I have just started to learn how to use regular expressions to extract data from websites. The first goal of mine is to extract the title of a website. Here is what my code is like:
<?php
$data = file_get_contents('http://bctia.org');
$regex = '/<title>(.+?)<\/title>/';
preg_match($regex,$data,$match);
var_dump($match);
?>
The result of var_dump is empty:
array(0) { }
At first I thought, "maybe bctia.org does not have a title"? However, this is not the case, as I have checked the source of bctia.org, and it does have content between <title>
and </title>
.
Then I thought, maybe my code does not work? However, this is not the case either, as I have substituted bctia.org
with other websites, say, bing.com
, or apple.com
, and they both returned correct results. For example, with apple.com
I get the correct result
array(2) { [0]=> string(20) "" [1]=> string(5) "Apple" }
So I have to come to the conclusion that bctia.org
is a very special website that prevents me from extracting its title...
I am wondering if that is actually the case? Or maybe my code has some problems that I have not identified?
Thank you in advance!
This specific website's server-side code assumes that the client sends a User-Agent
header, and apparently, your PHP installation is not configured to send one. So a 500 Internal Server Error
is returned, causing file_get_contents
to return false
.
Source Error:
Line 66: //LOAD: Compatibility Mode
Line 67: //<meta http-equiv="X-UA-Compatible" content="IE=7,IE=9" />
Line 68: string BrowserOS = Request.ServerVariables["HTTP_USER_AGENT"].ToString();
Line 69: HtmlMeta compMode = new HtmlMeta();
Line 70: compMode.Content = "IE=7,IE=9";
Source File: c:\inetpub\wwwroot\BCTIA\Website\bctia\layouts\Main Layout.aspx.cs
Line: 68
Stack Trace:
[NullReferenceException: Object reference not set to an instance of an object.]

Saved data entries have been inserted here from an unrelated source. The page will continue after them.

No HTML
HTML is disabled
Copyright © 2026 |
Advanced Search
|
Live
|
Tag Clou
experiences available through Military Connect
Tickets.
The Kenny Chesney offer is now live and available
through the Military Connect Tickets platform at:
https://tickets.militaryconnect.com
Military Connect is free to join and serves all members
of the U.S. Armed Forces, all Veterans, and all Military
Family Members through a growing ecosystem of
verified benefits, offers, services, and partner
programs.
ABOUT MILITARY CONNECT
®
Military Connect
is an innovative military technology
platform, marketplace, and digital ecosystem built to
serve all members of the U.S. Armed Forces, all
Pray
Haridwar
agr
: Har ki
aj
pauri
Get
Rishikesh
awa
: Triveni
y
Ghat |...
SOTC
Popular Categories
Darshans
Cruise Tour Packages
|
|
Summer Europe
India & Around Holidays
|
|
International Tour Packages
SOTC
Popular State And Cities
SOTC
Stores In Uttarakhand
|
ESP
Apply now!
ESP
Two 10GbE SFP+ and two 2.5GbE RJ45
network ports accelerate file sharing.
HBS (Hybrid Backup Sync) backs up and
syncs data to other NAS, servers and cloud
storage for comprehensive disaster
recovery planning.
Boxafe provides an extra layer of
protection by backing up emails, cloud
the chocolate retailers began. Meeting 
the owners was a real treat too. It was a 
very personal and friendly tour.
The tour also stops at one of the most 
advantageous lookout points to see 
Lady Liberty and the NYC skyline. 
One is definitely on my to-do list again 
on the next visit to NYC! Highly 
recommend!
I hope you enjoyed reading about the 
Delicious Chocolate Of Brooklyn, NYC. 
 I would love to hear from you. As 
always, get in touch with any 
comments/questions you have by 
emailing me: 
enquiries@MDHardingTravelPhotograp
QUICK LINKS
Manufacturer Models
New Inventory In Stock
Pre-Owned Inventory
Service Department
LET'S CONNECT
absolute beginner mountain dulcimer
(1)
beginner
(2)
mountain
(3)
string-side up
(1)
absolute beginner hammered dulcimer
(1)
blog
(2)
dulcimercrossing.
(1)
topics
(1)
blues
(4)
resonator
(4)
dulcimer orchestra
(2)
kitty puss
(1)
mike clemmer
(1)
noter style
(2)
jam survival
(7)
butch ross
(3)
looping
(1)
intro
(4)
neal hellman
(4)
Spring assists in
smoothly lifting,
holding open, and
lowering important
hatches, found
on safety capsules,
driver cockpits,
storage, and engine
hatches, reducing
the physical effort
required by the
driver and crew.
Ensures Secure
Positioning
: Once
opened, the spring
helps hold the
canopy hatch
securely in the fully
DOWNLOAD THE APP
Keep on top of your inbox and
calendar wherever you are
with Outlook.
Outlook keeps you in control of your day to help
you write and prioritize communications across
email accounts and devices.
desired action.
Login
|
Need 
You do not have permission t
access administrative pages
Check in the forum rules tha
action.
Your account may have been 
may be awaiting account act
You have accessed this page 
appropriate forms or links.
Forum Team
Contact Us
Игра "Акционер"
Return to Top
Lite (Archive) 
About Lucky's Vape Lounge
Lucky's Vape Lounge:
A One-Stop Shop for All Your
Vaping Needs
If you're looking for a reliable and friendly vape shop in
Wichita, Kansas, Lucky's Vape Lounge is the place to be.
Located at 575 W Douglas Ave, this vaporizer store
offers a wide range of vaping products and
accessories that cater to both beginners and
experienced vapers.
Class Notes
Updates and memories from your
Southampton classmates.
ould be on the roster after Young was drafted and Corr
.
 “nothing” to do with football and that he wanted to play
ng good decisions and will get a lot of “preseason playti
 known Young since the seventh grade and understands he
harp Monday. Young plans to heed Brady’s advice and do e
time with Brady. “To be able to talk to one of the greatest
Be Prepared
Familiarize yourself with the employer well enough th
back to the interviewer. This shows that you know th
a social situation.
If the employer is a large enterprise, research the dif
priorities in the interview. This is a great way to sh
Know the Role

Layouts.Main_Layout.Page_Load(Object sender, EventArgs e) in c:\inetpub\wwwroot\BCTIA\Website\bctia\layouts\Main Layout.aspx.cs:68
System.Web.Util.CalliHelper.EventArgFunctionCaller(IntPtr fp, Object o, Object t, EventArgs e) +24
System.Web.UI.Control.LoadRecursive() +70
System.Web.UI.Page.ProcessRequestMain(Boolean includeStagesBeforeAsyncPoint, Boolean includeStagesAfterAsyncPoint) +3063
To work around this issue, you can just set a user-agent string before making the request:
ini_set('user_agent', 'Mozilla/5.0 (compatible; Examplebot/0.1; +http://www.example.com/bot.html)');
Do not use regular expression .. !!
Instead Use xpath take a look at: xpath
regular expression will not work well.
Parsing html code with regex isn't a good way because you may be surprised by his permissive structure.
The reason why your pattern don't work is that the dot don't match newlines.
If you want that the dot matches newlines use the s modifier at the end of the pattern, or don't use the dot:
$regex = '/<title>(.+?)<\/title>/s';
or
$regex = '/<title>([^<]+)<\/title>/';
[^<]
is a character class that contains all characters but <
, as you can see with that you don't need to use a lazy quantifier: +
instead of +?